The transducer module attaches to your fishing line and will start sending you readings of the water wherever you cast, reading down to 133 feet, which is pretty decent for everyday fishing.

If you don’t have a boat, or usually rent a boat, this is a good choice.

FishHunter will let you see bottom contour, and it will also point out fish where it thinks the readings look like fish. What I really like about FishHunter is that it will show you a simplified overlay with pictures of bottom and fish(what it thinks is most likely), and you can also see raw SONAR data like a proper fish finder.

What’s really neat is that the overlay view is 3D, where the 5-directional transducer helps the software put together all of the SONAR data into a 3D view with different depths showed to you on the screen, along with what it thinks is where.

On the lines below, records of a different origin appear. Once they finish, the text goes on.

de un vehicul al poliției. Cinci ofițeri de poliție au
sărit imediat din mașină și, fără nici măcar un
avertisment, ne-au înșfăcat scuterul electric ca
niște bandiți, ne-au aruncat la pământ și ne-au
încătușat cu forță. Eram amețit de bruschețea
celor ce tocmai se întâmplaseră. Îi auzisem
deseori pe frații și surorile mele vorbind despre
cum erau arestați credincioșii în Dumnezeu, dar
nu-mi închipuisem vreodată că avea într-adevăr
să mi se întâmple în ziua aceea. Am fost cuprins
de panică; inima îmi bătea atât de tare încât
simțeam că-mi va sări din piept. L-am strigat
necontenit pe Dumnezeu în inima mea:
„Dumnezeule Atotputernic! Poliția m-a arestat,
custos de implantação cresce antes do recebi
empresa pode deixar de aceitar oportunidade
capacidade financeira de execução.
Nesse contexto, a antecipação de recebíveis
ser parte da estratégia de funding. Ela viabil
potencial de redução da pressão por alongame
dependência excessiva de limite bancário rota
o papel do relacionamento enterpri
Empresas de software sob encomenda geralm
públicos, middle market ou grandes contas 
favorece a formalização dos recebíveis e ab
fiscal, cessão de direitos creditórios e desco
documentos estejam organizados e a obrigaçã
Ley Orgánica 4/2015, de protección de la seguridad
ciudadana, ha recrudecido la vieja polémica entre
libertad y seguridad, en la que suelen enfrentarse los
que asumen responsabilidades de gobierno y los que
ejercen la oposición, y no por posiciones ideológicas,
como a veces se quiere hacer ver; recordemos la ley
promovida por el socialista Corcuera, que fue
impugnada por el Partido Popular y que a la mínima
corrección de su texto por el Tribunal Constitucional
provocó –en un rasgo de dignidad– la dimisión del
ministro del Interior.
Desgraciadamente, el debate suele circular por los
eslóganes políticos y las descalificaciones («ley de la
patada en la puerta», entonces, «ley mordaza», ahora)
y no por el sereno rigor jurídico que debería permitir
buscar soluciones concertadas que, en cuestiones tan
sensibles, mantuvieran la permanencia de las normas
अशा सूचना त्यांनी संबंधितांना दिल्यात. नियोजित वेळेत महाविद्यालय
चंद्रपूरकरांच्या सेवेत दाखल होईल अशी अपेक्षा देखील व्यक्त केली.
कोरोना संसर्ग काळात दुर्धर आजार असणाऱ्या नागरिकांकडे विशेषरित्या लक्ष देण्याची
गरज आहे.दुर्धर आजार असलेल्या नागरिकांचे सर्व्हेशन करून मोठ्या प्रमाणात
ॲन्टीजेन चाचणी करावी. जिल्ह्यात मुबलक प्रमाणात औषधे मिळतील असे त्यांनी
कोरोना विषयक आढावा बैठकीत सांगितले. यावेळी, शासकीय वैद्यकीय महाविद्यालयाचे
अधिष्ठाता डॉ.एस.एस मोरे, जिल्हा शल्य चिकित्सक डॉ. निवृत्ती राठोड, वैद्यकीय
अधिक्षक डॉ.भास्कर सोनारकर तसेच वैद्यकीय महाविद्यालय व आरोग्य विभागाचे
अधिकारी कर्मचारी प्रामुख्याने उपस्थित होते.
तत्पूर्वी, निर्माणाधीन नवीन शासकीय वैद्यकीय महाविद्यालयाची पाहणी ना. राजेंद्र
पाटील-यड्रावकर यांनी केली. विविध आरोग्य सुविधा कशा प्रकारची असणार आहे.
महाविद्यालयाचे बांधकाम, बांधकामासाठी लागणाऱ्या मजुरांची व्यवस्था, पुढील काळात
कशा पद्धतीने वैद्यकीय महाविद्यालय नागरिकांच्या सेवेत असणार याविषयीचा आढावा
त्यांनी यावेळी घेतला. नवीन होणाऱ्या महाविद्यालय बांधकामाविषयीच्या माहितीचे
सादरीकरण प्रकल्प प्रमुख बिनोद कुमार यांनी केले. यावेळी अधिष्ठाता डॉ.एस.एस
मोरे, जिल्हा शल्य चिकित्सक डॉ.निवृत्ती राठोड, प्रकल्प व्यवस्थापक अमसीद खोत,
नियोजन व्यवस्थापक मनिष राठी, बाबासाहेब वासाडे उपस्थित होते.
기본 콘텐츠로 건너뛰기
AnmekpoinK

You just need a phone or tablet to connect to the fish finder module, and you can see SONAR readings even without a cellular connection.

If you do have a cellular connection, then there is a whole new world of potential! You can use your phone’s GPS to pin good fishing spots, and also see what spots other users have pinned.

The app also has a log book where you can keep track of the fish you caught, and there is also a fishing trip planner, which tells you the phases of the moon, the weather, and a whole database with pictures of different kinds of fish, where they like to hide, and what kind of bait to use to catch them.

For closing thoughts, I think the FishHunter is a solid choice, probably besting the Deeper and iBobber, and for less than $200, it’s a bargain.